To do:
Leaving out the images, return the data below exactly as it is written.

Page-level text extractions:
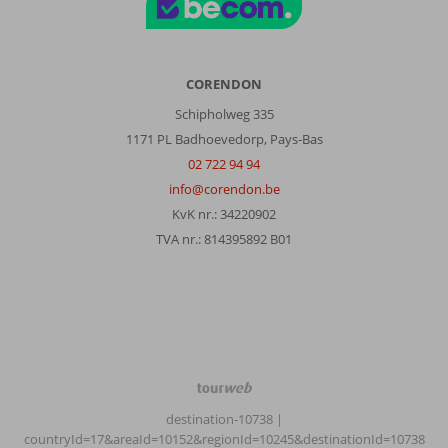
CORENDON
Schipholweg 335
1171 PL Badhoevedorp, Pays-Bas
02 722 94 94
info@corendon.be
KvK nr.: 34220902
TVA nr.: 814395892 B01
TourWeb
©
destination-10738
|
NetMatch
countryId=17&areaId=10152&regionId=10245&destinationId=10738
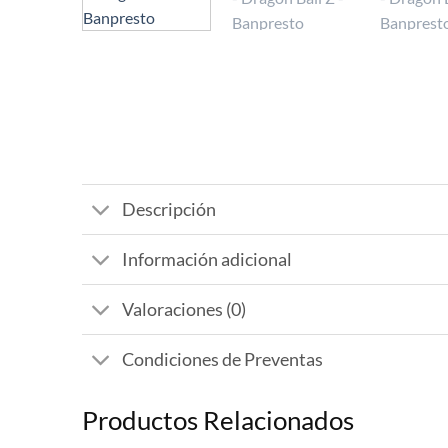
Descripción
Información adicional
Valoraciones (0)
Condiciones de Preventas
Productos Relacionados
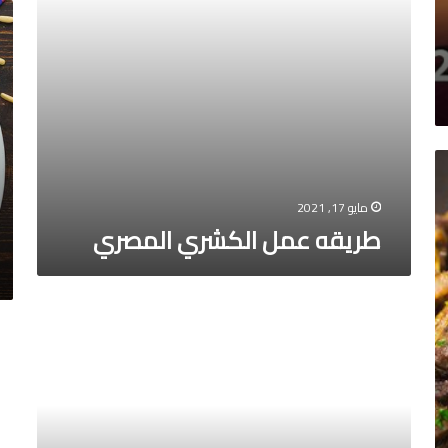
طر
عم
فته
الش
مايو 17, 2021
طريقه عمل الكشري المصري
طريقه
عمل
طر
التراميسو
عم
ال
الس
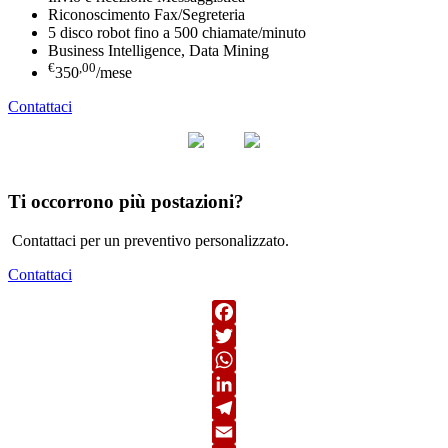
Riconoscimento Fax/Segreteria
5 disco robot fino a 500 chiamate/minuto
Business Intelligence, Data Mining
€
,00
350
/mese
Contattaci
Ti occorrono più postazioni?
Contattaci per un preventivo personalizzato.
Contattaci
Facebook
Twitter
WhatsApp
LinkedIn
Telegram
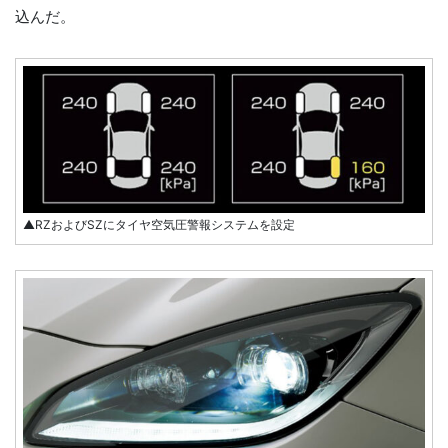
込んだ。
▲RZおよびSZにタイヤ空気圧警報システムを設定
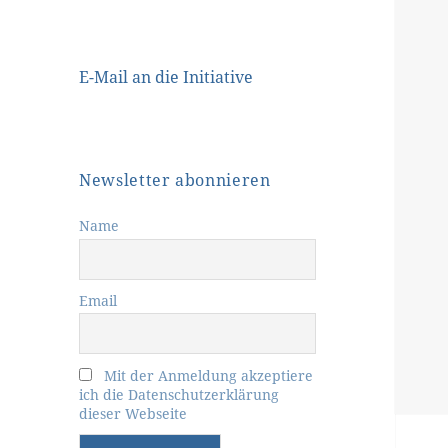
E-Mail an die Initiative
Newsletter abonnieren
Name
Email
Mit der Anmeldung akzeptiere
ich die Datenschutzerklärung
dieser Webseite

Exercise answer:
CORENDON
Schipholweg 335
1171 PL Badhoevedorp, Pays-Bas
02 722 94 94
info@corendon.be
KvK nr.: 34220902
TVA nr.: 814395892 B01
TourWeb
©
destination-10738
|
NetMatch
countryId=17&areaId=10152&regionId=10245&destinationId=10738
Descripción
Información adicional
Valoraciones (0)
Condiciones de Preventas
Productos Relacionados
طر
عم
فته
الش
مايو 17, 2021
طريقه عمل الكشري المصري
طريقه
عمل
طر
التراميسو
عم
ال
الس
Riconoscimento Fax/Segreteria
5 disco robot fino a 500 chiamate/minuto
Business Intelligence, Data Mining
€
,00
350
/mese
Contattaci
Ti occorrono più postazioni?
Contattaci per un preventivo personalizzato.
Contattaci
Facebook
Twitter
WhatsApp
LinkedIn
Telegram
込んだ。
▲RZおよびSZにタイヤ空気圧警報システムを設定
E-Mail an die Initiative
Newsletter abonnieren
Name
Email
Mit der Anmeldung akzeptiere
ich die Datenschutzerklärung
dieser Webseite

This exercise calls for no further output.